“Big Brother” in the Palm of Your Hand
Bet you hardly noticed the last time a surveillance camera recorded your presence. You may have been walking down the street, entering a store, or ordering fries with your burger. While cameras are so ubiquitous that they are easily ignored and no longer deter all bad behavior, they do provide valuable intelligence for retail operators focused on improving their bottom-line and protecting their business from fraud and theft.
Problem to Solve
Envysion® provides cloud-based video surveillance that marries point of sale (POS) data with video for quick serve restaurants and retail stores. Area managers and franchise owners are on the road a lot, and need visibility into what’s going on in their stores when they aren’t there. Is the manager on duty spending too much time in the back office instead of helping guests? Is the kitchen prepared for the lunch rush? How fast is the speed of service, and what is the customer experience? Are cashiers manipulating the register to steal cash or give away food?
Usage statistics indicated that the existing mobile web application was responsible for more than 40% of all traffic to the site. Customers clearly found value in the convenience of checking in on their stores remotely via their phone, and put up with the clunky and slow interface for 3 years. However, the poor customer experience was becoming a competitive disadvantage in a market that demanded fast and easy access to video on their mobile devices.
The majority of current users accessed the web application from an iPhone, making the first priority delivering a native iOS app, followed by Android. Many different types of hardware devices would need to be supported, including 360 degree cameras that can be dewarped and manipulated with intuitive gestures. API modifications would inevitably be needed, yet we did not want to shift the experience too far from the existing paradigms of the web app. The intended users are not very comfortable with technology, and they don’t want to train their staff or support complicated applications.
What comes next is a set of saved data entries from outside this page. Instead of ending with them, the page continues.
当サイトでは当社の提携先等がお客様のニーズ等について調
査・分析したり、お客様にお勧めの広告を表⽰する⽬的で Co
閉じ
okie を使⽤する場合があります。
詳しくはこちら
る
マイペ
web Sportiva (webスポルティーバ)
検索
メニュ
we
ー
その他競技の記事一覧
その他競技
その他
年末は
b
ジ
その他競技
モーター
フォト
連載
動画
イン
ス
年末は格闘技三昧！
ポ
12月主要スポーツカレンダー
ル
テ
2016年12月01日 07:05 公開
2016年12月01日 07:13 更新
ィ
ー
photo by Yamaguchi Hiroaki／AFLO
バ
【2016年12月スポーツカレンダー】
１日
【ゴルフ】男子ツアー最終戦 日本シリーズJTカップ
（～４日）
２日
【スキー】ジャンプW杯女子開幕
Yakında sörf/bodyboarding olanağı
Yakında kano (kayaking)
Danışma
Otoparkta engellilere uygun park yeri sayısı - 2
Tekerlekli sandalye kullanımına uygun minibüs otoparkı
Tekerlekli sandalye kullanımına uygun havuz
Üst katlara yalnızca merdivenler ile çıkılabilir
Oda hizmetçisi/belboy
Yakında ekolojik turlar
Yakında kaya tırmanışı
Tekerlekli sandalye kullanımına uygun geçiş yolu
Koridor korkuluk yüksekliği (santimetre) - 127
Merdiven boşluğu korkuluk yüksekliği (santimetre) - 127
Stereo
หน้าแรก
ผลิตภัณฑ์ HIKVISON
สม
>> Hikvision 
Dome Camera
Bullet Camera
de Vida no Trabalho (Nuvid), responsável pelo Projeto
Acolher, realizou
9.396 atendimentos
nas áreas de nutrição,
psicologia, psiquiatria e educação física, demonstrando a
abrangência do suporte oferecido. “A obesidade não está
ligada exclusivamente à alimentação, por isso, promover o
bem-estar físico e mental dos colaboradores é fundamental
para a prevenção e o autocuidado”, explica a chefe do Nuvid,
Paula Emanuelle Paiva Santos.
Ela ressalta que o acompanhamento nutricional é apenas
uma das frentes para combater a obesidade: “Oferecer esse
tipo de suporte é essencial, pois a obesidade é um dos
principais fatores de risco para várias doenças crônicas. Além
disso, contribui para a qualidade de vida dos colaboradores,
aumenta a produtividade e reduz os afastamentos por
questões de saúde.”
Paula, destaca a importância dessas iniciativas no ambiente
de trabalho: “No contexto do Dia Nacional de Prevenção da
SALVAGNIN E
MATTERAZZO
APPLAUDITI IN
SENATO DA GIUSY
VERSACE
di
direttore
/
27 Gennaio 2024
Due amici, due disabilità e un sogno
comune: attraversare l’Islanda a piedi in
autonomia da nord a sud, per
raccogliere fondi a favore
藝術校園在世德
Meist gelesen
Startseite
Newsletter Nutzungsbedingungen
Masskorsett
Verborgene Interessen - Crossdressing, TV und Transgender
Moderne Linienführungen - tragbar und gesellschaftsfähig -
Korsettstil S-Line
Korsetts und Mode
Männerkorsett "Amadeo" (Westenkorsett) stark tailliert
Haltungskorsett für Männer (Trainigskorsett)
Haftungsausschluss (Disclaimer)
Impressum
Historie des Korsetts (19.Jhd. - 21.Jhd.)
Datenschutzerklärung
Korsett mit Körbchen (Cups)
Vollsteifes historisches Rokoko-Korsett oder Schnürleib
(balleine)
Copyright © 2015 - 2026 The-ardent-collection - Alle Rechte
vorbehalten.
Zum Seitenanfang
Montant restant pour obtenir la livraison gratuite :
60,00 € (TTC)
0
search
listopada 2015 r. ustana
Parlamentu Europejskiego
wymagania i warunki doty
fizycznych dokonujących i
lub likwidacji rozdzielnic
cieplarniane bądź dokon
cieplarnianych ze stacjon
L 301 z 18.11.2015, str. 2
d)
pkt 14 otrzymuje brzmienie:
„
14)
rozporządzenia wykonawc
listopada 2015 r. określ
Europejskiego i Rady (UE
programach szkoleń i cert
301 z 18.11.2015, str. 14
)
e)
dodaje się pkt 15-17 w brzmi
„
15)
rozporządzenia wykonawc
Above all, the experience needed to be performant and simple to use without any instruction.
Optimize for most common use case
To get on the same page with project sponsors and stakeholders, I designed a task-flow diagram highlighting in red the most common path the user is expected to take. While we optimized the design to support quick access to a single camera playing live video, users would also be able to search for recorded video by date/time, and view up to 4 cameras at once from multiple stores. This diagram documented our conversations around what we believed was critical functionality for a beta release to get early feedback from users.
To help the (outsourced) development team understand the scope and estimate costs, I created a screen flow diagram that illustrated the templates needed for each view and how they were connected. The major parts of the app were numbered to indicate their relative priority to roughly inform the release plan.
Daily whiteboard sessions with product management resulted in a collection of wireframes that documented the interaction design patterns. A review of competing apps on the market revealed a trend towards overcomplicated UIs with customization options best suited for IT professionals. We intentionally focused on meeting the needs of the non-technical area managers and operators in the most intuitive and simplistic way possible. A quick and dirty interactive prototype was then created with Invision to test out the flow of screens on mobile devices.
The color palette and look and feel of the app was coordinated with the marketing team. Screen by screen, I documented the visual and interactive design in a google slide deck to facilitate weekly conversations with the developers. Graphic assets were also provided in various resolutions for iOS. Design modifications were made to the Android app to more closely follow the design conventions expected by Android users, most notably the placement of the tab bar under the header.
Test prototypes with users
The visual design was then applied to clickable prototypes and tested with target end users, most often in person using a scripted scenario for task completion on a mobile device. Since users told us that taking snapshots (still images) from live video and sharing them via text or email was the most important action they’d want to take on their phone, we modified the design to encourage that behavior.
Using iTunes Connect and TestFlight, I invited 49 customers to participate in the beta program, and collected feedback via web surveys to gauge their experience. Interviews were conducted remotely and in-person with 9 beta testers to better understand how different personas were using the app in the context of their work. Their feedback helped us refine the design and identify critical functionality for the first market release.
The App Store approval process was surprisingly quick and painless, yet releasing the app required a lot of coordination between the developers, stakeholders and marketing. Customer permission was requested to show camera views of their restaurants in the preview screens for the App Store, in addition to the quotes we had gathered from our beta testers. My client’s sales and support staff needed to be enabled on the functionality of the new app before it was released to the market. Lastly, we needed to add a way to capture usage analytics via Firebase to monitor how customers were using the app.
Early feedback from customers was key to understanding the mindset of our target users and their needs. We tested various ideas for selecting cameras, and every time simple won over sexy. They loved the simplicity of the UI, and found it easy to navigate. The gestures for manipulating the timeline were intuitive and obvious: the pinch, zoom and pan gestures made it easier for them to find the footage they were looking for than on the web application. With the app, area managers and franchise operators can virtually be 5 places at once, and know what’s happening at their stores.